January 18th, 2011 | Uncategorized

Bysiewicz ’83 announces run for Lieberman’s ’64 LAW ’67 Senate seat

Susan Bysiewicz ’83, Connecticut’s secretary of the state for over a decade, moved to put the 2010 election debacle behind her Tuesday, announcing she would run for the seat occupied by independent Sen. Joe Lieberman’s ’64 LAW ’67 in the 2012 Senate election.

Just after Bysiewicz’s announcement came another from Lieberman that he would be holding a press conference on his political future tomorrow at 12:30 p.m. in Stamford. The embattled Lieberman, whose victory in the 2006 election came after a loss in that year’s Democratic primary to businessman Ned Lamont, is expected to announce he will not seek re-election, Politico reported Tuesday afternoon:

“After many thoughtful conversations with family and friends over the last several months, Sen. Lieberman made a decision about his future over the holidays which he plans to announce on Wednesday,” Erika Masonhall, a Lieberman spokeswoman, told Politico.

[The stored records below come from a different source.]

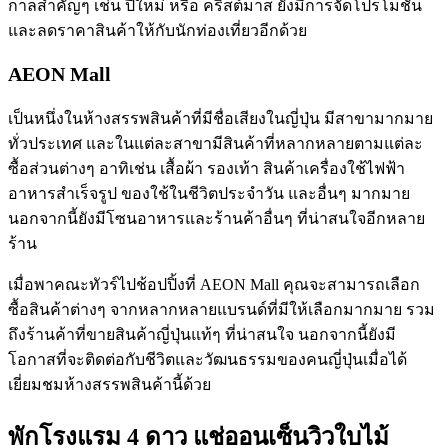
กาลสำคัญๆ เช่น ปีใหม่ หรือ คริสต์มาส ยังมีการจัดโปรโมชั่น
และลดราคาสินค้าให้กับนักท่องเที่ยวอีกด้วย
AEON Mall
เป็นหนึ่งในห้างสรรพสินค้าที่มีชื่อเสียงในญี่ปุ่น มีสาขามากมาย
ทั่วประเทศ และในแต่ละสาขามีสินค้าที่หลากหลายตามแต่ละ
ซื้อส่วนต่างๆ อาทิเช่น เสื้อผ้า รองเท้า สินค้าเครื่องใช้ไฟฟ้า
อาหารสำเร็จรูป ของใช้ในชีวิตประจำวัน และอื่นๆ มากมาย
นอกจากนี้ยังมีโซนอาหารและร้านค้าอื่นๆ ที่น่าสนใจอีกหลาย
ร้าน
เมื่อพาคณะทัวร์ไปช้อปปิ้งที่ AEON Mall คุณจะสามารถเลือก
ซื้อสินค้าต่างๆ จากหลากหลายแบรนด์ที่มีให้เลือกมากมาย รวม
ถึงร้านค้าที่ขายสินค้าญี่ปุ่นแท้ๆ ที่น่าสนใจ นอกจากนี้ยังมี
โอกาสที่จะติดต่อกับชีวิตและวัฒนธรรมของคนญี่ปุ่นเมื่อได้
เยี่ยมชมห้างสรรพสินค้านี้ด้วย
พักโรงแรม 4 ดาว แช่ออนเซ็นวิวใบไม้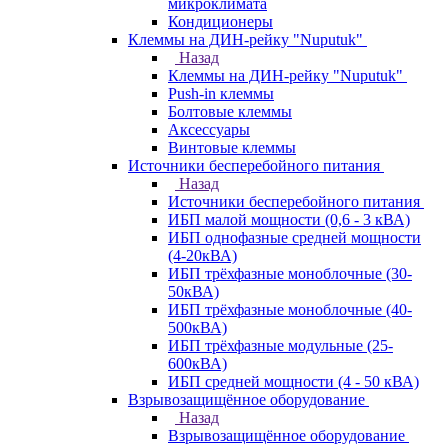
микроклимата
Кондиционеры
Клеммы на ДИН-рейку "Nuputuk"
Назад
Клеммы на ДИН-рейку "Nuputuk"
Push-in клеммы
Болтовые клеммы
Аксессуары
Винтовые клеммы
Источники бесперебойного питания
Назад
Источники бесперебойного питания
ИБП малой мощности (0,6 - 3 кВА)
ИБП однофазные средней мощности
(4-20кВА)
ИБП трёхфазные моноблочные (30-
50кВА)
ИБП трёхфазные моноблочные (40-
500кВА)
ИБП трёхфазные модульные (25-
600кВА)
ИБП средней мощности (4 - 50 кВА)
Взрывозащищённое оборудование
Назад
Взрывозащищённое оборудование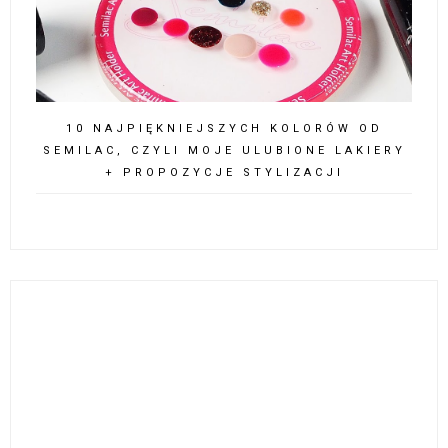
10 NAJPIĘKNIEJSZYCH KOLORÓW OD
SEMILAC, CZYLI MOJE ULUBIONE LAKIERY
+ PROPOZYCJE STYLIZACJI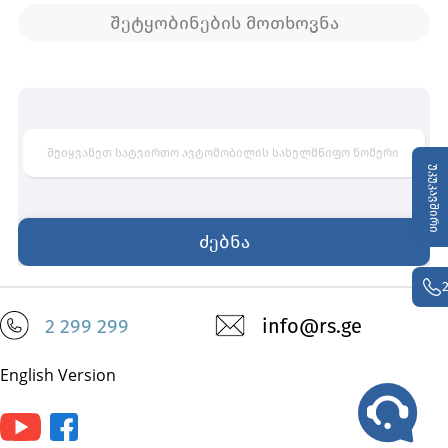
შეტყობინების მოთხოვნა
უკუკავშირი
2 299 299
info@rs.ge
English Version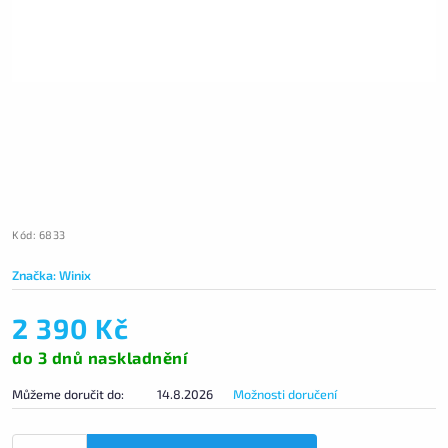
Kód:
6833
Značka:
Winix
2 390 Kč
do 3 dnů naskladnění
Můžeme doručit do:
14.8.2026
Možnosti doručení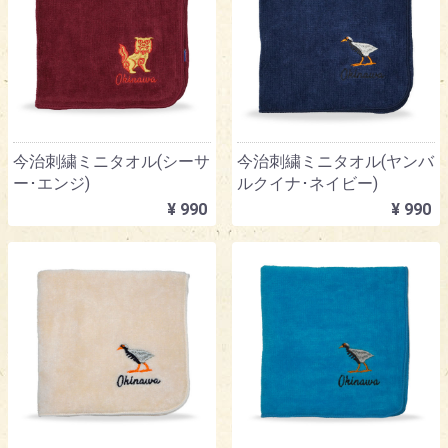
今治刺繍ミニタオル(シーサ
今治刺繍ミニタオル(ヤンバ
ー･エンジ)
ルクイナ･ネイビー)
¥ 990
¥ 990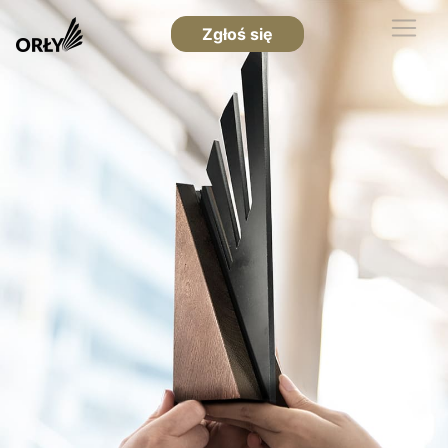
Zgłoś się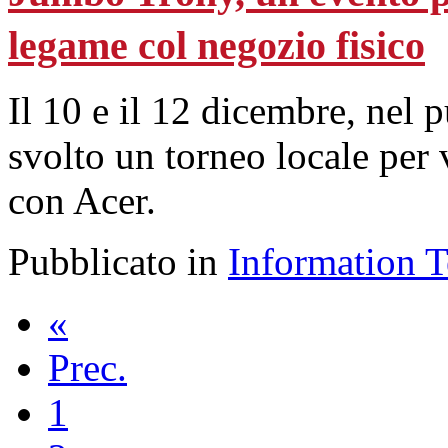
legame col negozio fisico
Il 10 e il 12 dicembre, nel 
svolto un torneo locale per 
con Acer.
Pubblicato in
Information 
«
Prec.
1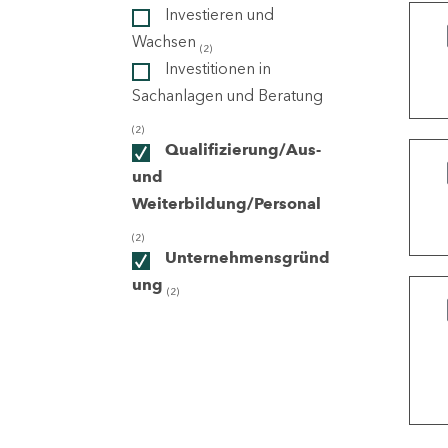
Investieren und
Wachsen
(2)
ndorte
Investitionen in
Sachanlagen und Beratung
(2)
Qualifizierung/Aus-
und
Weiterbildung/Personal
(2)
Unternehmensgründ
ung
(2)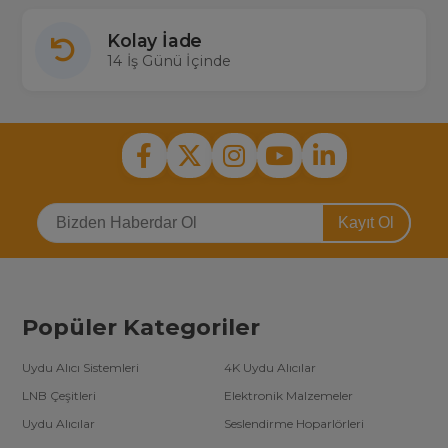
Kolay İade
14 İş Günü İçinde
Kayıt Ol
Popüler Kategoriler
Uydu Alıcı Sistemleri
4K Uydu Alıcılar
LNB Çeşitleri
Elektronik Malzemeler
Uydu Alıcılar
Seslendirme Hoparlörleri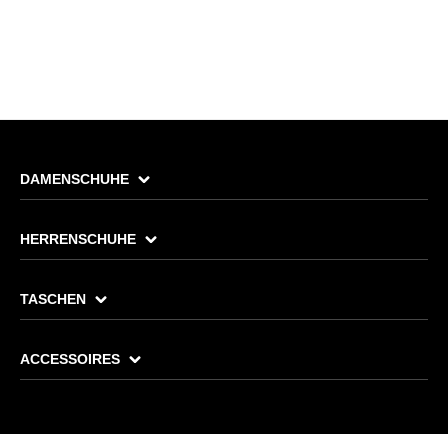
DAMENSCHUHE
HERRENSCHUHE
TASCHEN
ACCESSOIRES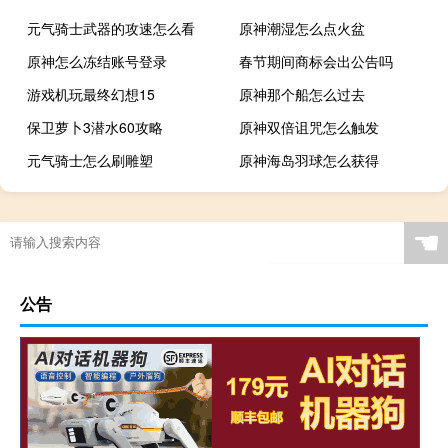
元气骑士武器的攻速怎么看
原神潮湿怎么点火盆
原神怎么冻结账号登录
春节期间商标会出公告吗
游戏机玩最终幻想15
原神那个船怎么过去
保卫萝卜3潜水60攻略
原神双倍诅咒怎么触发
元气骑士怎么刷雕塑
原神海岛羽球怎么获得
☚
公告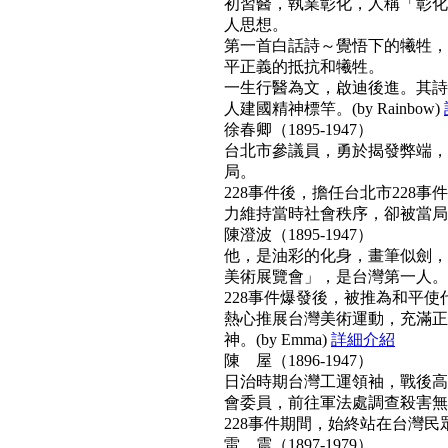
初習醫，執業彰化，人稱「彰化
人思想。
第一首白話詩～覺悟下的犧牲，
平正義的抵抗和犧牲。
一生行醫為文，啟迪後進。其詩
人建國精神標竿。(by Rainbow)
徐春卿（1895-1947）
台北市參議員，勇於揭發弊端，
局。
228事件後，擔任台北市228
力維持當時社會秩序，卻被當局列為
陳澄波（1895-1947）
他，是油彩的化身，畫筆似劍，
美術展覽會」，是台灣第一人。
228事件爆發後，被推為和平
熱心推展台灣美術運動，充滿正
神。(by Emma)
詳細介紹
陳 屋（1896-1947）
日治時期台灣工運領袖，戰後高票
會委員，前往軍法處調查殺害無
228事件期間，始終站在台灣民眾
雷 震（1897-1979）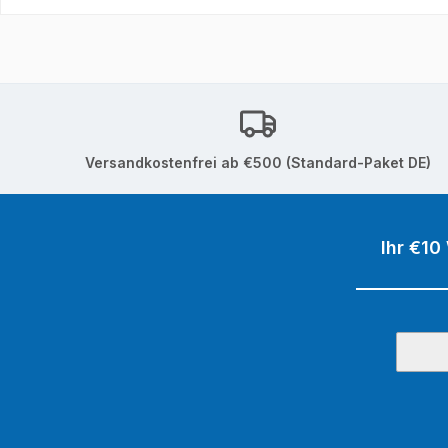
Versandkostenfrei ab €500 (Standard-Paket DE)
Ihr €10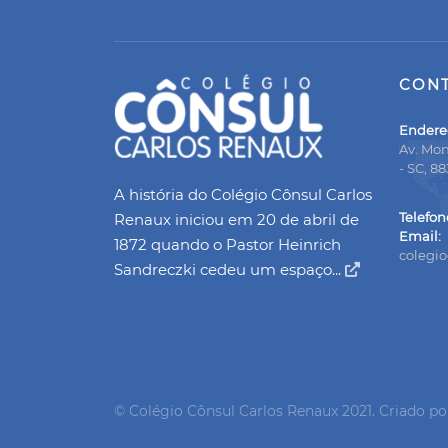
CON
Endere
Av. Mon
- SC, 8
A história do Colégio Cônsul Carlos
Telefon
Renaux iniciou em 20 de abril de
Email:
1872 quando o Pastor Heinrich
colegi
Sandreczki cedeu um espaço...
© Colégio Cônsul Carlos Renaux 2021. Criado p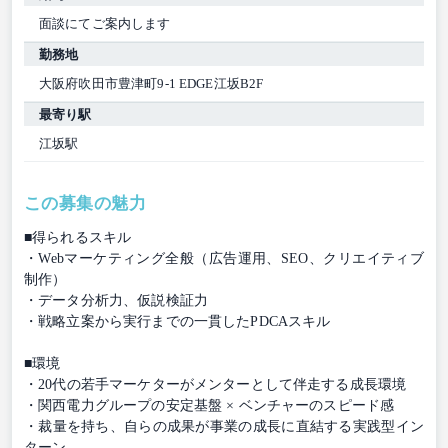
面談にてご案内します
勤務地
大阪府吹田市豊津町9-1 EDGE江坂B2F
最寄り駅
江坂駅
この募集の魅力
■得られるスキル
・Webマーケティング全般（広告運用、SEO、クリエイティブ
制作）
・データ分析力、仮説検証力
・戦略立案から実行までの一貫したPDCAスキル
■環境
・20代の若手マーケターがメンターとして伴走する成長環境
・関西電力グループの安定基盤 × ベンチャーのスピード感
・裁量を持ち、自らの成果が事業の成長に直結する実践型イン
ターン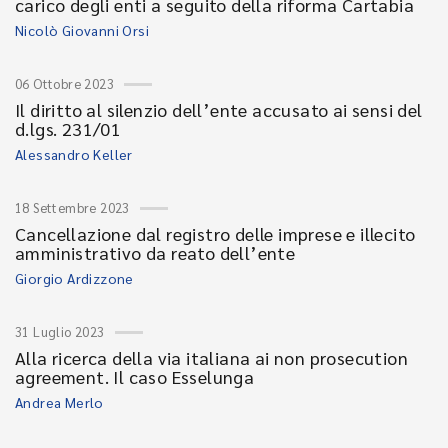
carico degli enti a seguito della riforma Cartabia
Nicolò Giovanni Orsi
06 Ottobre 2023
Il diritto al silenzio dell’ente accusato ai sensi del
d.lgs. 231/01
Alessandro Keller
18 Settembre 2023
Cancellazione dal registro delle imprese e illecito
amministrativo da reato dell’ente
Giorgio Ardizzone
31 Luglio 2023
Alla ricerca della via italiana ai non prosecution
agreement. Il caso Esselunga
Andrea Merlo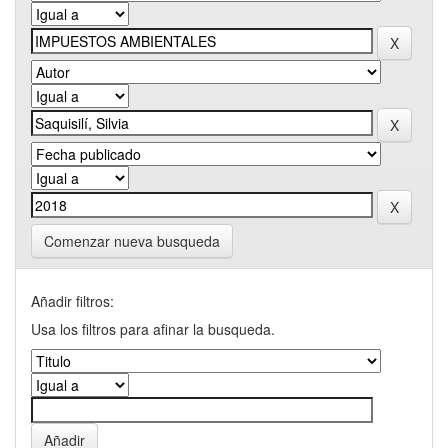
Comenzar nueva busqueda
Añadir filtros:
Usa los filtros para afinar la busqueda.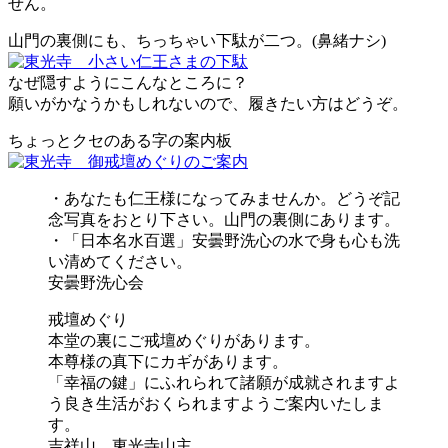
せん。
山門の裏側にも、ちっちゃい下駄が二つ。(鼻緒ナシ)
なぜ隠すようにこんなところに？
願いがかなうかもしれないので、履きたい方はどうぞ。
ちょっとクセのある字の案内板
・あなたも仁王様になってみませんか。どうぞ記
念写真をおとり下さい。山門の裏側にあります。
・「日本名水百選」安曇野洗心の水で身も心も洗
い清めてください。
安曇野洗心会
戒壇めぐり
本堂の裏にご戒壇めぐりがあります。
本尊様の真下にカギがあります。
「幸福の鍵」にふれられて諸願が成就されますよ
う良き生活がおくられますようご案内いたしま
す。
吉祥山 東光寺山主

Bysiewicz’ decision to run comes after a difficult 2010 for the politician. Her original plan was to run for governor. Despite polls showing her as a frontrunner for the Democratic nomination eventually won by current Gov. Dan Malloy, she dropped out of the race to run for state attorney general. Those plans came to a screeching halt, though, when the state Supreme Court ruled her ineligible to serve as attorney general because the law requires that the attorney general practice law for 10 years, and she had only practice for six.

On Election Day balloting problems across the state required courts to extend polling hours in several jurisdictions, including Bridgeport. And in the days following the election, as the governor’s race between Malloy and Republican Tom Foley remained up in the air, Bysiewicz drew criticism for announcing Malloy had won when many ballot counts showed Foley in the lead.

Bysiewicz entered joined the state legislature in 1992 at the age of 31, her first stint as an elected official. She became secretary of the state in 1999.